INFORMATION Start Marker

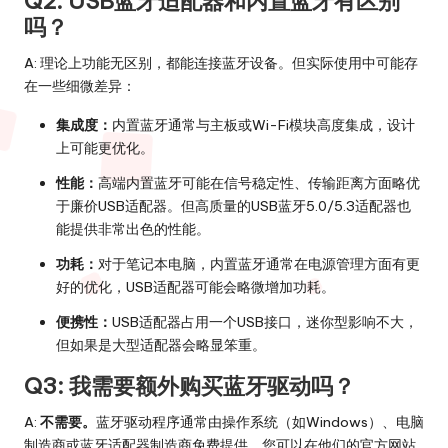
Q2: USB蓝牙适配器和内置蓝牙有区别
吗？
A: 理论上功能无区别，都能连接蓝牙设备。但实际使用中可能存
在一些细微差异：
集成度：
内置蓝牙通常与主板或Wi-Fi模块高度集成，设计
上可能更优化。
性能：
高端内置蓝牙可能在信号稳定性、传输距离方面略优
于廉价USB适配器。但高质量的USB蓝牙5.0/5.3适配器也
能提供非常出色的性能。
功耗：
对于笔记本电脑，内置蓝牙通常在电源管理方面有更
好的优化，USB适配器可能会略微增加功耗。
便携性：
USB适配器占用一个USB接口，迷你型影响不大，
但如果是大型适配器会略显笨重。
Q3: 我需要额外购买蓝牙驱动吗？
A:
不需要。
蓝牙驱动程序通常由操作系统（如Windows）、电脑
制造商或蓝牙适配器制造商免费提供。您可以在他们的官方网站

INFORMATION End Marker

*ABOUT THIS EXERCISE*
Each line from the one containing "对于笔记本电脑，内置蓝牙通常在电源管理方面有更" down to the final line of the listing must appear in the answer exactly as written, and no other line may.

*WRITTEN SOLUTION*
对于笔记本电脑，内置蓝牙通常在电源管理方面有更
好的优化，USB适配器可能会略微增加功耗。
便携性：
USB适配器占用一个USB接口，迷你型影响不大，
但如果是大型适配器会略显笨重。
Q3: 我需要额外购买蓝牙驱动吗？
A:
不需要。
蓝牙驱动程序通常由操作系统（如Windows）、电脑
制造商或蓝牙适配器制造商免费提供。您可以在他们的官方网站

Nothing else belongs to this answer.